Look through the data for the string "Cold". Copy every line where it is found.

RECORD EXTRACTS: Begin

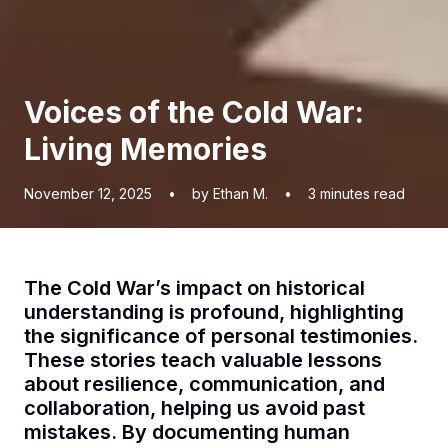
Voices of the Cold War:
Living Memories
November 12, 2025
•
by Ethan M.
•
3
minutes read
The Cold War’s impact on historical
understanding is profound, highlighting
the significance of personal testimonies.
These stories teach valuable lessons
about resilience, communication, and
collaboration, helping us avoid past
mistakes. By documenting human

RECORD EXTRACTS: End

### RESULT OF THIS TASK
Voices of the Cold War:
The Cold War’s impact on historical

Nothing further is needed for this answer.